Types and Shadows

Each Wednesday night, in my Old Testament class, I pose the question, “why should we read the Old Testament today?” Weighing in at over half of the Bible, there must be a purpose behind it? Now, there are many reasons why we today may open up to read it, but the one I want to focus on today is this: we see Jesus through types and shadows.

First let’s plant our feet in the book of Hebrews before, going back to, say, Leviticus or 2 Chronicles. The primary purpose behind the book of Hebrews is to show how Jesus is our ultimate, high priest who is greater than the Old Testament heroes. In chapters 3-7, the author lays out his reasoning, and points us to events in the Old Testament that were “precursors” to Jesus’s ministry. In these chapters we see a clear comparison from people and acts in the Old Testament, to Jesus and His ministry in the New Testament. These are what we call “types and shadows” of Jesus.

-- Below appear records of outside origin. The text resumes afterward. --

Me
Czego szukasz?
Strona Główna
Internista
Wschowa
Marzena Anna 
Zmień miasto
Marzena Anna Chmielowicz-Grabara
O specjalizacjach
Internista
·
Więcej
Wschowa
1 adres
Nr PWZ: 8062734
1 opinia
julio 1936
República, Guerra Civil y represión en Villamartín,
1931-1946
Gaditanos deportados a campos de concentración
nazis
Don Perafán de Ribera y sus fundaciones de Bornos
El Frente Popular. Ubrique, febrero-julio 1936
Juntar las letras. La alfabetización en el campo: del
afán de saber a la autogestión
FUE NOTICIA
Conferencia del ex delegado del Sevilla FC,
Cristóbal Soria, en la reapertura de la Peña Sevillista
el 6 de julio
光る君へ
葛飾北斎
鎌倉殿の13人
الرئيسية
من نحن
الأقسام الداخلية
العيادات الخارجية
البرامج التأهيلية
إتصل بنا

Each major biblical person in the Old Testament (Adam, Moses, Noah, David, etc…) mirrors Jesus in some capacity. When we examine their lives and actions, the significance of Jesus’s life, death, and resurrection become more clear. We see Noah as a type and shadow of Christ as he saved the godly people from God’s wrath and destruction. We see Jesus in David, as He rules and reigns over his people and leads them to godliness. We see Him in Moses, as he leads God’s people into safety and as God speaks through him. Much more could be said of Elijah, Solomon, Hosea, or even Daniel, but we begin to get the idea. In each person’s life, we see Jesus being the “greater Moses,” or “greater David.”

An important shadow that is worth noting is found in Leviticus 16. Here we see the regulations and the purpose behind the Day of Atonement sacrifice. See if this sounds familiar to you: the blood of a pure, unblemished animal covers the sins of all the people who believe in God. The priests take off their filthy garments, and replace them with clean ones. All the sins are atoned for and forgiven through the sacrifice. How can we read Leviticus 16 and not think of Jesus’s death and sacrifice on the cross? Read Hebrews 13:11-12 so get the comparison.

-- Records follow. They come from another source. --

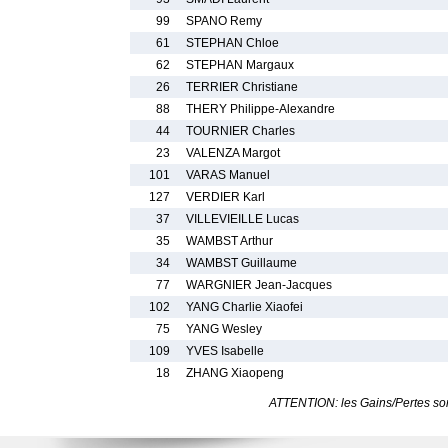
99
SPANO Remy
61
STEPHAN Chloe
62
STEPHAN Margaux
26
TERRIER Christiane
88
THERY Philippe-Alexandre
44
TOURNIER Charles
23
VALENZA Margot
101
VARAS Manuel
127
VERDIER Karl
37
VILLEVIEILLE Lucas
35
WAMBST Arthur
34
WAMBST Guillaume
77
WARGNIER Jean-Jacques
102
YANG Charlie Xiaofei
75
YANG Wesley
109
YVES Isabelle
18
ZHANG Xiaopeng
ATTENTION: les Gains/Pertes sont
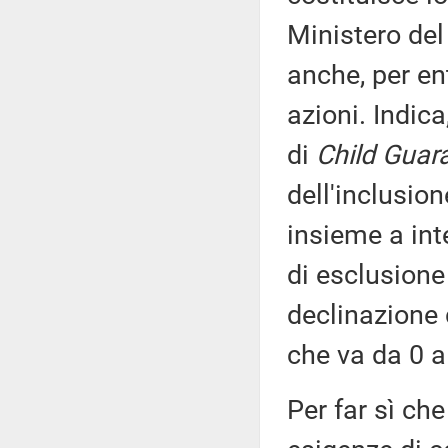
Ministero del 
anche, per ent
azioni. Indica
di
Child Guar
dell'inclusio
insieme a int
di esclusione
declinazione 
che va da 0 a 
Per far sì che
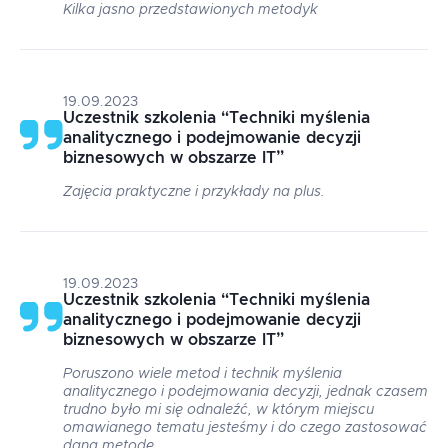
Kilka jasno przedstawionych metodyk
19.09.2023
Uczestnik szkolenia
“
Techniki myślenia
analitycznego i podejmowanie decyzji
biznesowych w obszarze IT
”
Zajęcia praktyczne i przykłady na plus.
19.09.2023
Uczestnik szkolenia
“
Techniki myślenia
analitycznego i podejmowanie decyzji
biznesowych w obszarze IT
”
Poruszono wiele metod i technik myślenia
analitycznego i podejmowania decyzji, jednak czasem
trudno było mi się odnaleźć, w którym miejscu
omawianego tematu jesteśmy i do czego zastosować
daną metodę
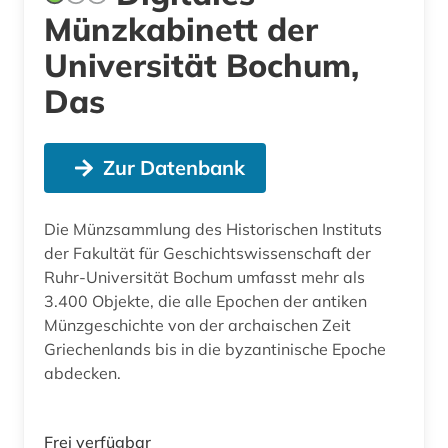
Münzkabinett der
Universität Bochum,
Das
Zur Datenbank
Die Münzsammlung des Historischen Instituts
der Fakultät für Geschichtswissenschaft der
Ruhr-Universität Bochum umfasst mehr als
3.400 Objekte, die alle Epochen der antiken
Münzgeschichte von der archaischen Zeit
Griechenlands bis in die byzantinische Epoche
abdecken.
Frei verfügbar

Lastly, other than Jesus, we begin to see types and shadows of ourselves in the Old Testament. We see our sinful inclinations in the wantonness of Israel, the adultery of Gomer, the arrogance of King Ahab, and the pride and desires of Adam and Eve. In short, we see our desperate need for a savior. The entire Bible, from start to finish, is about Jesus. We miss so much of Him if we neglect the Old Testament. These types and shadows that we see display His beauty and glory all the more, and we ought to read the entirety of the Bible with Him in mind.